Yesterday’s brief bout of indigestion is a distant memory as stocks surge anew. The media story is that investors’ moods have been boosted by ECI and PCE deflator reports that came in below economists’ expectations. As Financology readers know, however, we’re often skeptical of media narratives. This one is no exception. So out with the green eyeshades for a little deeper look.
For starters, we suspect Wall Street “economists” play the same expectations game with ecodata that Wall Street analysts play with corporate earnings estimates. Lower the bar to make for an easy beat. But that’s not our issue of the day.
Rather we find it more interesting that gold prices are up about the same as stocks. We would love to ask the media editors how it is that great economic news would kite gold prices as well as stocks, but would doubt the veracity of any answer anyway. We already know. It’s not stocks that went up, it’s dollars that went down. I know I’ve said it a zillion times, but it’s a zillion times true.

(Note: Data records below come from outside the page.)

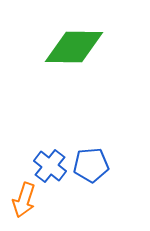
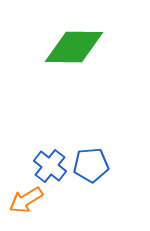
orange arrow: moved 2 px right; rotated 40 degrees clockwise
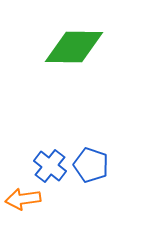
blue pentagon: rotated 24 degrees clockwise
orange arrow: moved 3 px left, 1 px up; rotated 24 degrees clockwise
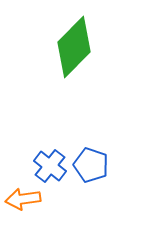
green diamond: rotated 46 degrees counterclockwise
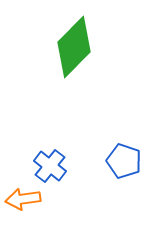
blue pentagon: moved 33 px right, 4 px up
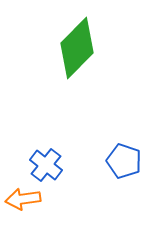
green diamond: moved 3 px right, 1 px down
blue cross: moved 4 px left, 1 px up
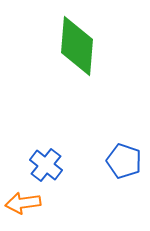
green diamond: moved 2 px up; rotated 40 degrees counterclockwise
orange arrow: moved 4 px down
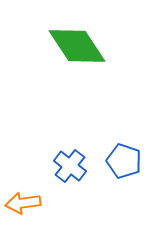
green diamond: rotated 38 degrees counterclockwise
blue cross: moved 24 px right, 1 px down
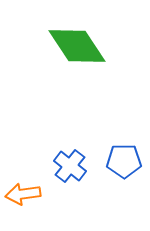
blue pentagon: rotated 20 degrees counterclockwise
orange arrow: moved 9 px up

When you see across the board moves in disparate assets, look for the common denominator. That common denominator is usually your unit of measure.
What might break up this otherwise inexplicable conspiracy between assets that have nothing in common? At this point we have to “pivot” (just had to toss in that word of the year) from analysis to speculation.
My big picture base case is thus: The “good news” in inflation data is about to run out. Over the second half of the year, year-over-year CPI increases will rise from their June low water mark. As we discussed in detail in CPI Hijinks, for purely technical reasons the path of least resistance is higher, even if each monthly increase is bang in line with the 3% annual rate reported in July. Month-over-month increases would actually have to decline in order for the year-over-year readings to remain level. That seems like a long shot …
Why is elementary. What we concluded above isn’t a one-off. The dollar has entered a bear market, in terms of just about everything that isn’t nailed down. Foreign currencies, stocks, commodities … reversing the trend that dominated 2022. That strong dollar trend preceded the softening in official, lagging, inflation data that the markets now are supposedly celebrating. Now that it has reversed, we expect the official, lagging, inflation data to follow suit.
The relationship is robust, but this is where the storied “long and variable lags” come in too, so we’re loath to try and pinpoint timing. But softening energy prices were a major factor in the softening of said data, and they are no longer softening. Crude is bubbling up again, and gasoline prices are rising as well. Put that together with still burgeoning wage inflation, stock price inflation, fiscal deficit inflation, and an increasingly ambivalent Fed, and all arrows are pointing in the same direction. The renewed depreciation of the dollar in real time markets is about to become evident in a reacceleration of depreciation against consumer goods and services.
Meanwhile the market zeitgeist isn’t prepared for it. Inflation is licked, the Fed is done, is what’s priced in. What happens when, contrary to the market narrative, inflation data start creeping higher again?
The policy response is an unknown variable. Last year the Fed was on the case, citing tighter “financial conditions” (easing asset price inflation) as a necessary intermediate in quelling consumer price inflation. It had that right, but this year has looked the other way as the opposite has happened. Given that it has turned its priorities towards accommodating Wall Street, it’s not difficult to imagine it reverting to its embarrassing “transitory” story or otherwise finding some other excuse to wave the white flag. But it also could be a wake up call. And it very well could be that markets take the problem into their own hands, as they did in 2022, and the problematic asset price inflation itself reverses. Bullish market psychology becomes bearish market psychology and inflation turns to deflation. That’s a weeks and months issue, but considering sentiment and overbought conditions, stocks could start selling off at any time. I’ve been bearish on stocks for most of the past eighteen months; wrongly so for the last nine, but had a lot of company, a headwind for any position. Now with sentiment widely bullish, that headwind is no longer there.
Is this the only plausible scenario? They’re is never just one cockroach. Its possible overheated growth slows, the dollar strengthens, and assets sell off far enough fast enough to mute inflation before lagging indicators catch up. It’s possible the Wall Street narrative proves correct and inflation just gradually dissipates without a trace or ripple as the economy comes in for a soft landing. Just kidding about that last one.
All things considered, the collision of overvaluation and overbullish psychology with a renewed inflation shock is a bearish cocktail for asset prices.